Der Fahrer erkannte das Stau-Ende zu spät, bremste voll ab, prallte seitlich noch gegen einen am Stau-Ende stehenden Lastwagen eines 60-jährigen Fahrers aus Hörstel im Kreis Steinfurt. Dann kam er nach rechts von der Fahrbahn ab.

Fahrer eingeklemmt

Der Lastwagen prallte gegen die Schutzplanke und blieb dort dann mit starken Beschädigungen stehen. Der Fahrer wurde schwer verletzt in seinem Führerhaus eingeklemmt.

Die Feuerwehr Ascheberg, die mit insgesamt 24 Angehörigen vor Ort erschien, konnte den Fahrer nach etwa 30 Minuten aus dem zerstörten Führerhaus befreien. Der Gesamtsachschaden wird auf etwa 125 000 Euro geschätzt.

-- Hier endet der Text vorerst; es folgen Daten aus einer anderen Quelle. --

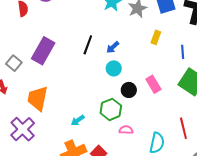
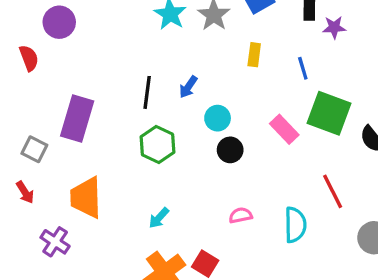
cyan circle: (114, 68) -> (218, 118), moved
pink rectangle: (153, 84) -> (284, 129), moved
green hexagon: (111, 109) -> (157, 145), moved
purple cross: (23, 129) -> (55, 242), moved, size x0.7

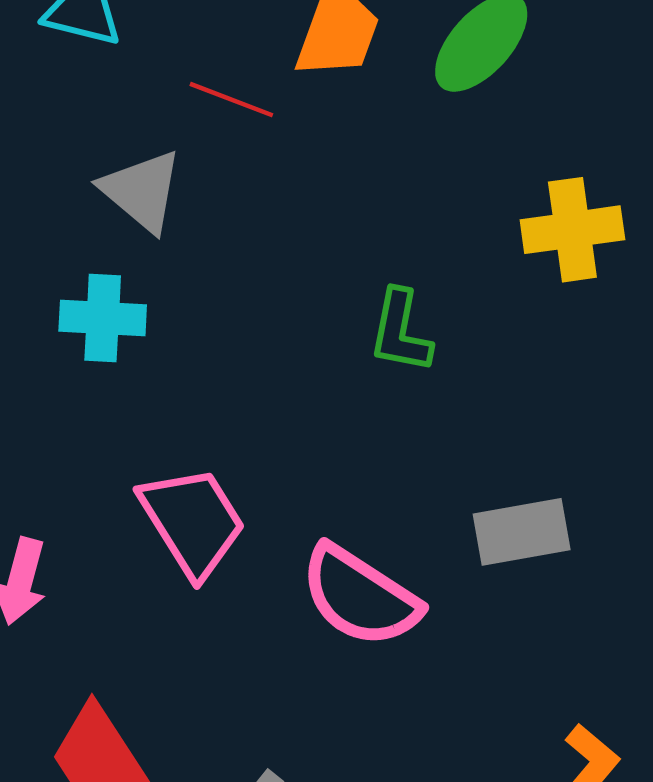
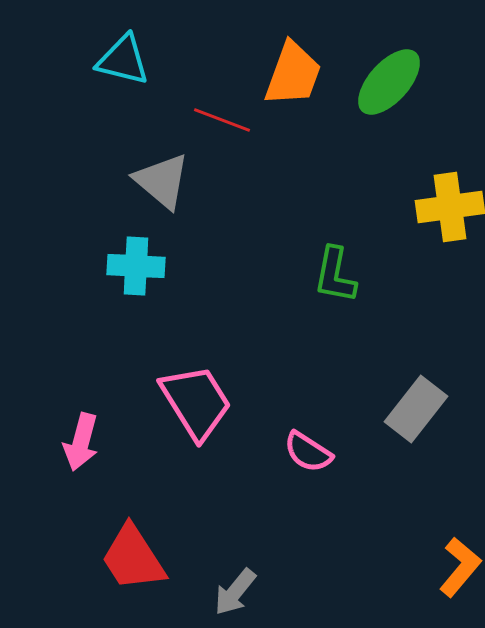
gray rectangle: (522, 532) -> (416, 409), turned -42
pink semicircle: (360, 596) -> (308, 452), size x0.6

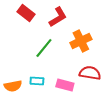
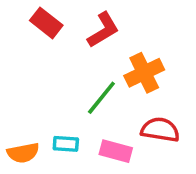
green line: (44, 48) -> (101, 98), moved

Rechter Fahrstreifen gesperrt

Der Verkehr wurde für etwa ein einhalb Stunden an der Anschlussstelle Ascheberg abgeleitet. Es entstand ein Rückstau von etwa sechs Kilometern Länge. Die Bergung des Lastwagens wurde auf Dienstagabend 20.30 Uhr verschoben. In Anbetracht des einsetzenden Berufsverkehrs entschieden sich die verantwortlichen Parteien darauf, die Bergung in die verkehrsärmere Zeit zu verlegen. Dafür wird mindestens der rechte Fahrstreifen gesperrt bleiben. Mit Verkehrsbehinderungen ist zu rechnen.